Il enflamme pourtant les réseaux sociaux et, du plus haut sommet de l’Etat jusqu’aux conversations entre amis, il est un sujet de dispute récurrent. La langue française est l’un des grands trésors nationaux. On n’y touche pas impunément.
Une circulaire ministérielle du 21 novembre 2017 demandait expressément de ne pas faire usage de l’écriture inclusive, tout en valorisant la féminisation quand elle était justifiée. Cette demande est pourtant très régulièrement battue en brèche par les administrations elles-mêmes. Essayons d’y voir plus clair et de comprendre ce qui se joue là.

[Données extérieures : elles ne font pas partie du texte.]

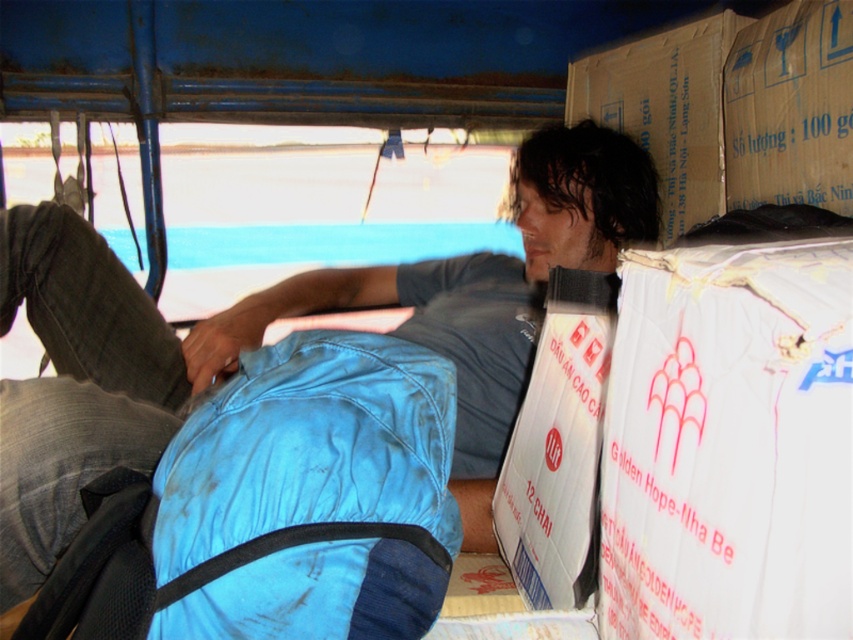 Does point (804, 44) come closer to viewer compared to point (677, 180)?

Yes.

Between cardboard box at upper right and brown cardboard box at upper right, which one has less height?

cardboard box at upper right

The width and height of the screenshot is (853, 640). I want to click on cardboard box at upper right, so (x=790, y=108).

Can you confirm if blue fabric sleeping bag at lower center is thinner than cardboard box at upper right?

No, blue fabric sleeping bag at lower center is not thinner than cardboard box at upper right.

From the picture: Who is shorter, blue fabric sleeping bag at lower center or cardboard box at upper right?

Standing shorter between the two is blue fabric sleeping bag at lower center.

Is point (155, 528) positioned after point (842, 70)?

That is False.

You are a GUI agent. You are given a task and a screenshot of the screen. Output one action in this format:
    pyautogui.click(x=<x>, y=<y>)
    Task: Click on the blue fabric sleeping bag at lower center
    
    Given the screenshot: What is the action you would take?
    pyautogui.click(x=310, y=448)

Does blue fabric sleeping bag at lower center have a larger size compared to brown cardboard box at upper right?

No, blue fabric sleeping bag at lower center is not bigger than brown cardboard box at upper right.

Between blue fabric sleeping bag at lower center and brown cardboard box at upper right, which one has less height?

blue fabric sleeping bag at lower center is shorter.

Is point (229, 531) less distant than point (726, 17)?

Yes, point (229, 531) is closer to viewer.

Where is `blue fabric sleeping bag at lower center`? The image size is (853, 640). blue fabric sleeping bag at lower center is located at coordinates (310, 448). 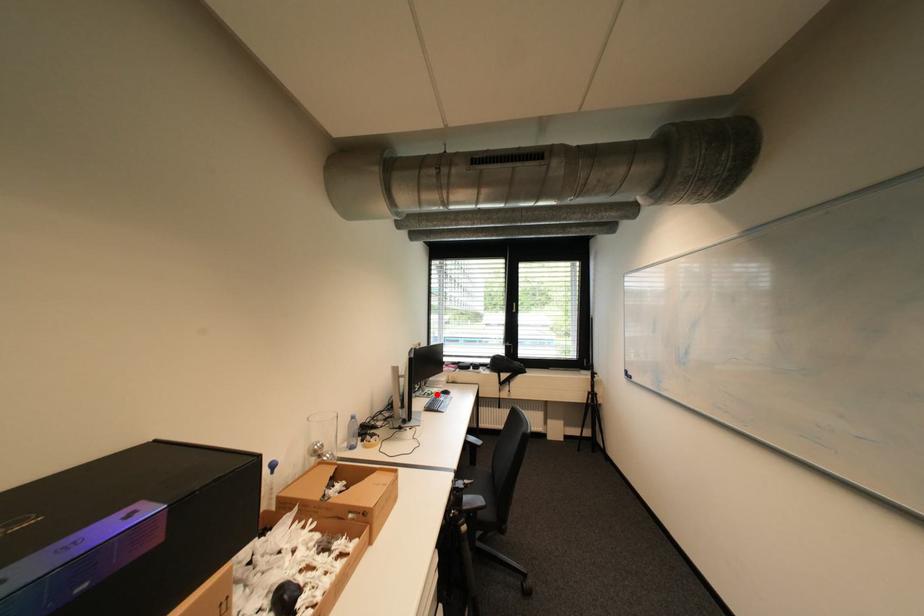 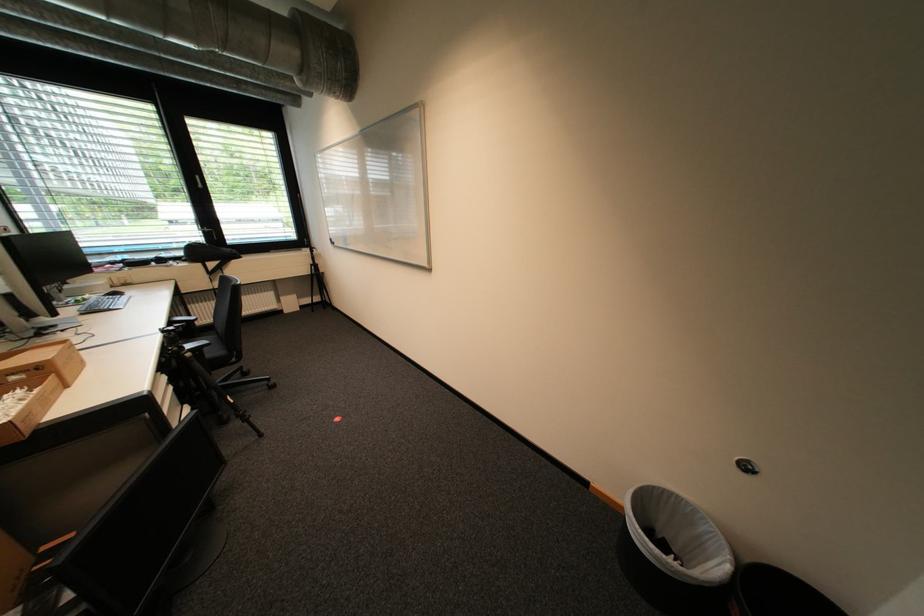 Where in the second image is the point corresponding to the highlighted location from the first image?

(86, 302) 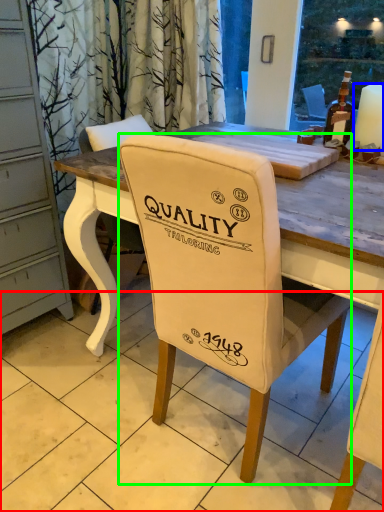 Question: Which object is the closest to the tile (highlighted by a red box)? Choose among these: candle (highlighted by a blue box) or chair (highlighted by a green box).

Choices:
 (A) candle
 (B) chair

Answer: (B) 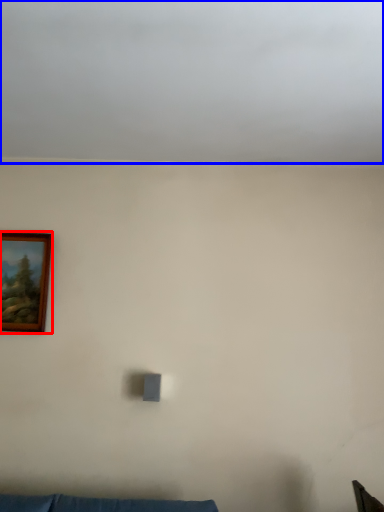 Question: Which point is closer to the camera, picture frame (highlighted by a red box) or cloud (highlighted by a blue box)?

Choices:
 (A) picture frame
 (B) cloud

Answer: (B) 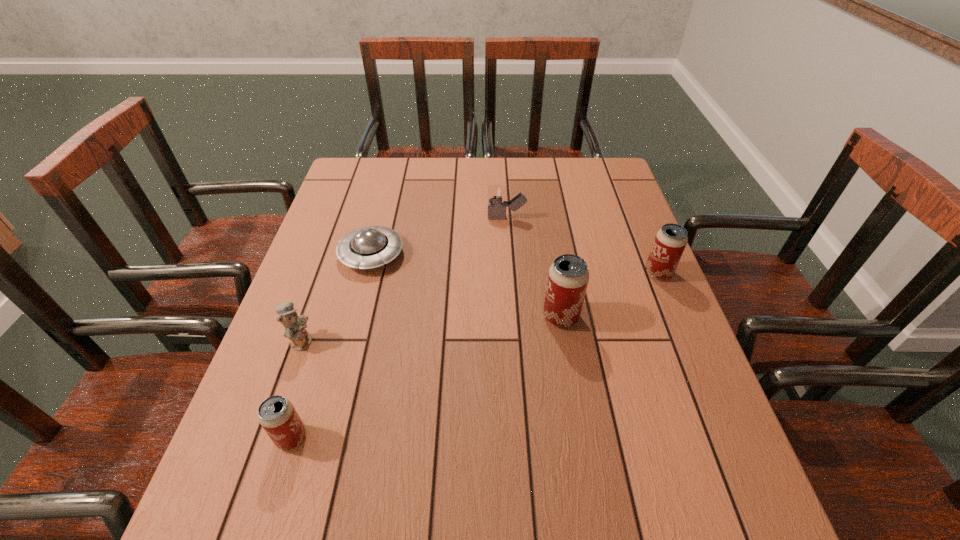 This screenshot has height=540, width=960. I want to click on object located in the right edge section of the desktop, so click(670, 241).

The height and width of the screenshot is (540, 960). I want to click on object present at the near left corner, so click(276, 414).

In the image, there is a desktop. Identify the location of free region at the far edge. (x=474, y=170).

Find the location of a particular element. free region at the near edge of the desktop is located at coordinates (396, 447).

Locate an element on the screen. The width and height of the screenshot is (960, 540). blank space at the left edge of the desktop is located at coordinates (284, 347).

You are a GUI agent. You are given a task and a screenshot of the screen. Output one action in this format:
    pyautogui.click(x=<x>, y=<y>)
    Task: Click on the vacant point at the right edge
    This screenshot has height=540, width=960.
    Given the screenshot: What is the action you would take?
    pyautogui.click(x=594, y=225)

Locate an element on the screen. free location at the far left corner of the desktop is located at coordinates (392, 165).

Where is `vacant space at the near right corner`? The width and height of the screenshot is (960, 540). vacant space at the near right corner is located at coordinates (668, 424).

Where is `free space between the fifth shortest object and the third object from right to left`? The width and height of the screenshot is (960, 540). free space between the fifth shortest object and the third object from right to left is located at coordinates (583, 245).

Identify the location of unoccupied position between the teddy bear and the farthest beer can. This screenshot has width=960, height=540. (480, 307). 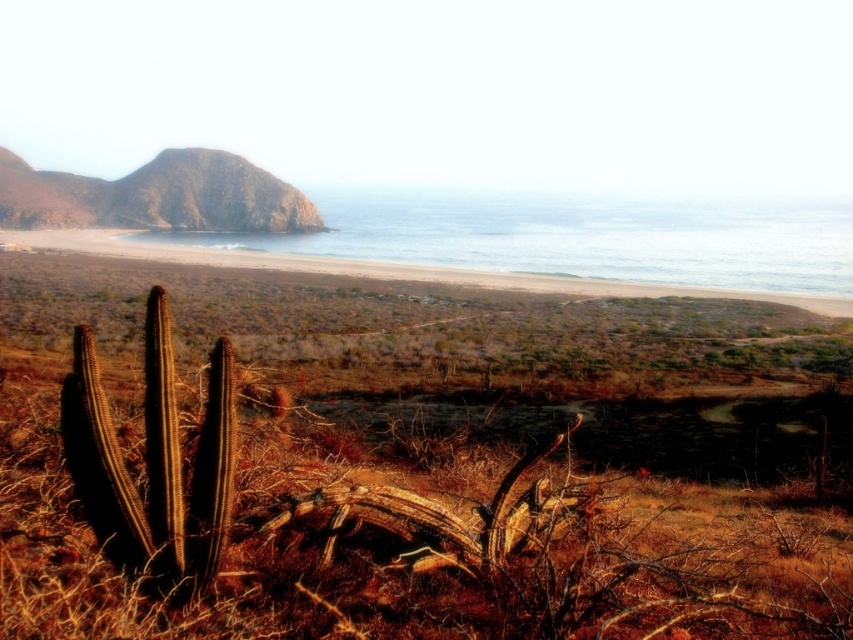 You are a hiker who wants to reach the clear blue water at upper center. You see the green mossy rock at upper left. Which direction should you go from the rock to reach the water?

The clear blue water at upper center is located above the green mossy rock at upper left, so you should go upward from the rock to reach the water.

You are standing at point [577,236] in the coastal landscape. What do you see around you?

At point [577,236] lies clear blue water at upper center. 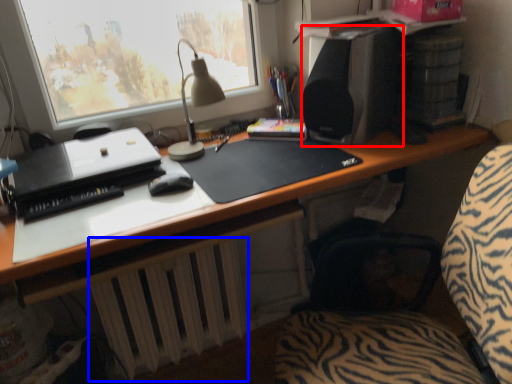 Question: Which of the following is the farthest to the observer, loudspeaker (highlighted by a red box) or radiator (highlighted by a blue box)?

Choices:
 (A) loudspeaker
 (B) radiator

Answer: (B) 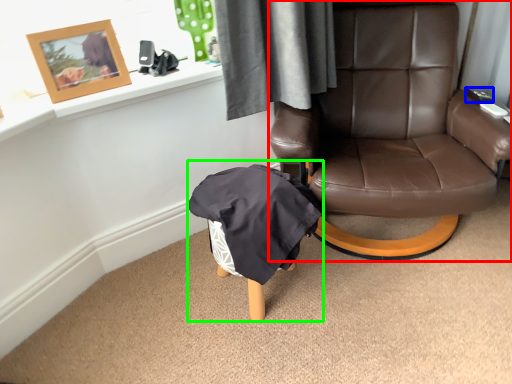 Question: Based on their relative distances, which object is farther from chair (highlighted by a red box)? Choose from remote control (highlighted by a blue box) and bean bag chair (highlighted by a green box).

Choices:
 (A) remote control
 (B) bean bag chair

Answer: (A) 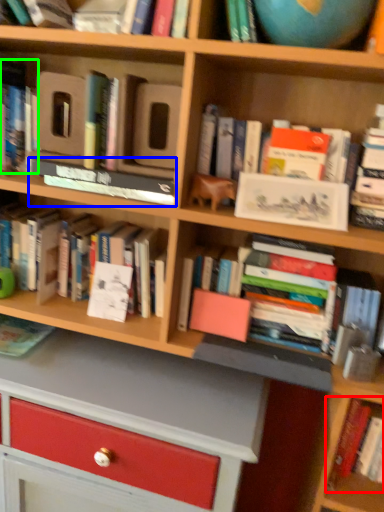 Question: Considering the real-world distances, which object is closest to book (highlighted by a red box)? book (highlighted by a blue box) or book (highlighted by a green box).

Choices:
 (A) book
 (B) book

Answer: (A) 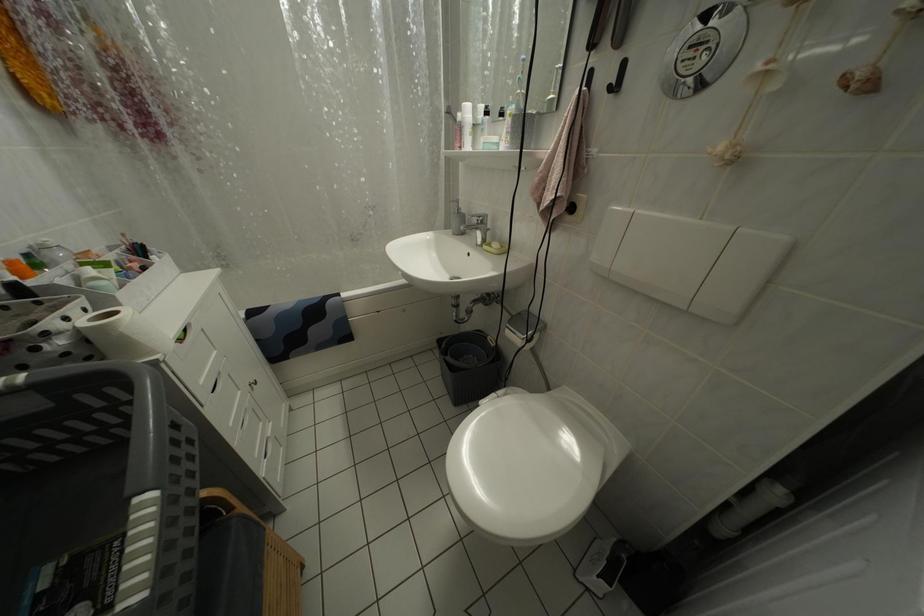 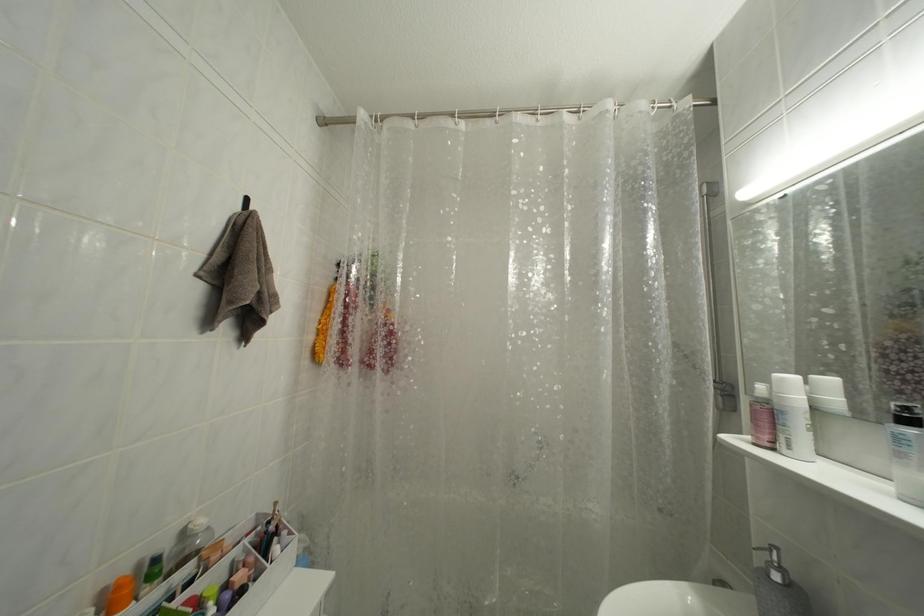 Based on the continuous images, in which direction is the camera rotating?

The rotation direction of the camera is left-up. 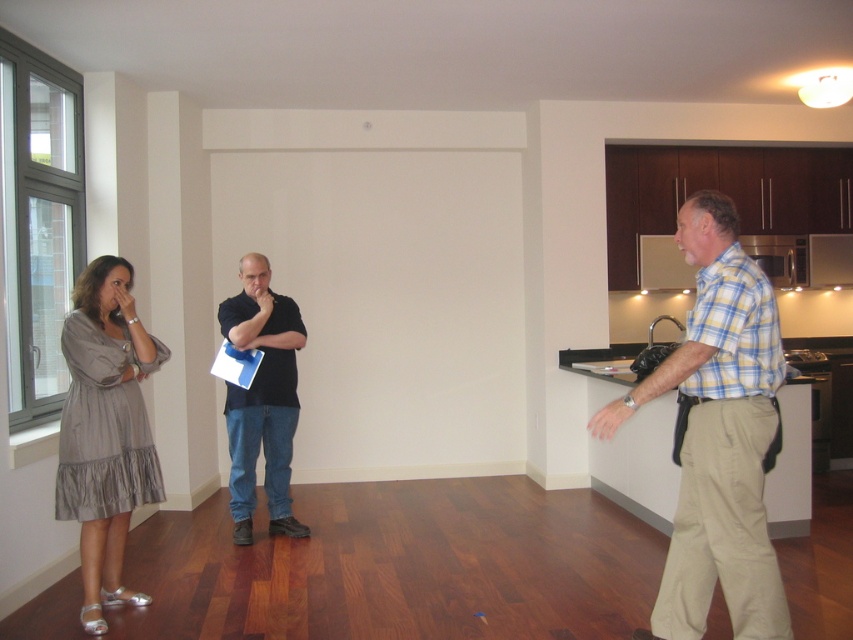 Based on the photo, which is more to the right, silvery-grey dress at left or black matte shirt at center?

black matte shirt at center is more to the right.

Between silvery-grey dress at left and black matte shirt at center, which one has more height?

black matte shirt at center

Who is more forward, (83, 518) or (233, 438)?

Positioned in front is point (83, 518).

Where is `silvery-grey dress at left`? Image resolution: width=853 pixels, height=640 pixels. silvery-grey dress at left is located at coordinates (105, 429).

Between yellow plaid shirt at right and black matte shirt at center, which one is positioned higher?

yellow plaid shirt at right is higher up.

Between yellow plaid shirt at right and black matte shirt at center, which one has less height?

black matte shirt at center is shorter.

Is point (674, 381) less distant than point (267, 349)?

Yes, point (674, 381) is closer to viewer.

Find the location of `yellow plaid shirt at right`. yellow plaid shirt at right is located at coordinates (717, 435).

Is point (137, 417) more distant than point (115, 403)?

That is True.

Which of these two, gray cotton dress at left or silvery-grey dress at left, stands taller?

With more height is silvery-grey dress at left.

Which is behind, point (113, 269) or point (90, 579)?

The point (113, 269) is behind.

Where is `gray cotton dress at left`? The image size is (853, 640). gray cotton dress at left is located at coordinates (105, 429). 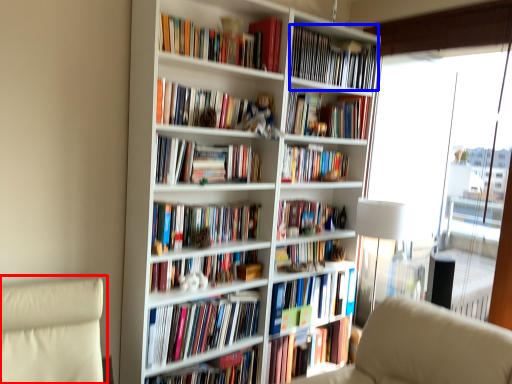 Question: Which object is closer to the camera taking this photo, swivel chair (highlighted by a red box) or book (highlighted by a blue box)?

Choices:
 (A) swivel chair
 (B) book

Answer: (A) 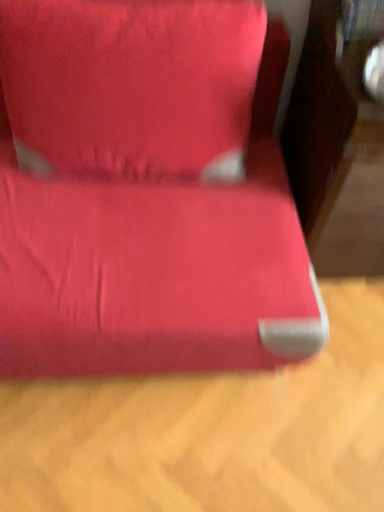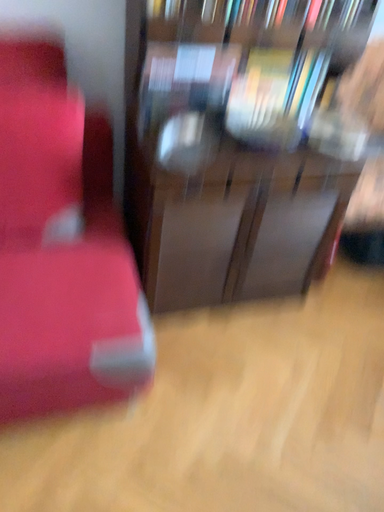 Question: Which way did the camera rotate in the video?

Choices:
 (A) rotated left
 (B) rotated right

Answer: (B) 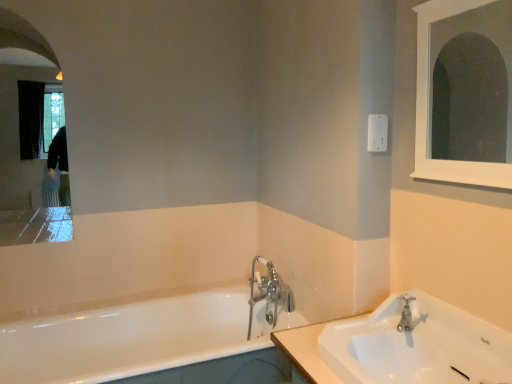 Question: In terms of width, does white plastic electric outlet at upper right look wider or thinner when compared to silver metallic faucet at sink right, the 1th tap from the right?

Choices:
 (A) thin
 (B) wide

Answer: (A)

Question: From the image's perspective, relative to silver metallic faucet at sink right, the 1th tap from the right, is white plastic electric outlet at upper right above or below?

Choices:
 (A) below
 (B) above

Answer: (B)

Question: Which of these objects is positioned closest to the white plastic electric outlet at upper right?

Choices:
 (A) white wooden medicine cabinet at upper right, placed as the first medicine cabinet when sorted from front to back
 (B) white glossy bathtub at lower left
 (C) white glossy medicine cabinet at upper left, which is the first medicine cabinet from left to right
 (D) white glossy sink at lower right
 (E) chrome metallic faucet at center, acting as the first tap starting from the back

Answer: (A)

Question: Which of these objects is positioned closest to the white glossy bathtub at lower left?

Choices:
 (A) chrome metallic faucet at center, the second tap when ordered from front to back
 (B) white wooden medicine cabinet at upper right, placed as the first medicine cabinet when sorted from front to back
 (C) silver metallic faucet at sink right, which is counted as the 1th tap, starting from the front
 (D) white glossy sink at lower right
 (E) white glossy medicine cabinet at upper left, which ranks as the second medicine cabinet in right-to-left order

Answer: (A) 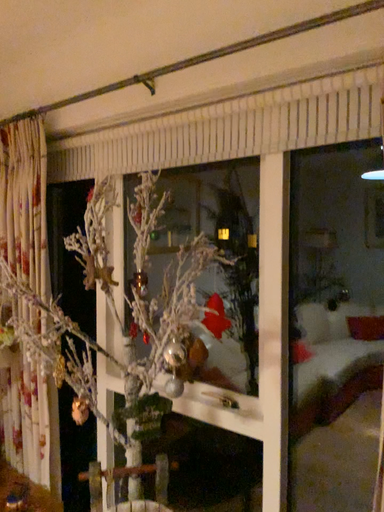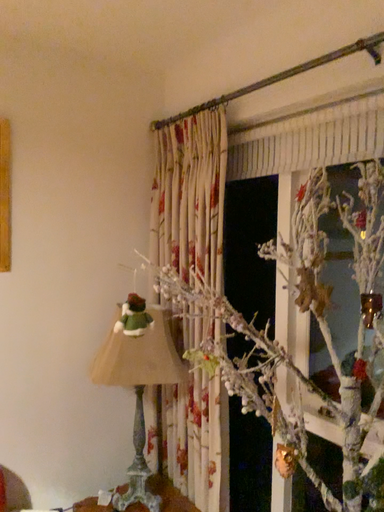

Ecriture inclusive : kezako ?
La maîtrise de la langue française suppose que l’on accorde correctement les adjectifs, les participes passés et que l’on choisisse également le bon genre et le bon nombre lorsqu’il s’agit de remplacer un nom par un pronom. La règle apprise à l’école est : "le masculin l’emporte sur le féminin".
Ceci implique que le féminin disparaisse lorsqu'il y a mélange de genres. On doit dire : les crapauds et les grenouilles sont verts. Ils coassent. Même s’il y a mille grenouilles et un crapaud. Certain(e)s ont vu là une discrimination liée à des siècles "d’oppression patriarcale". L’écriture inclusive est un ensemble de règles de grammaire et d’orthographe qui cherchent à éviter les "discriminations sexistes par les usages linguistiques".
Remettre les femmes à l’honneur
Nous avions déjà pris l’habitude de féminiser les noms de métiers (auteure ou autrice), d’indiquer que l’on incluait les femmes par l’ajout d’un e entre parenthèses comme je l’ai fait malicieusement un peu plus haut.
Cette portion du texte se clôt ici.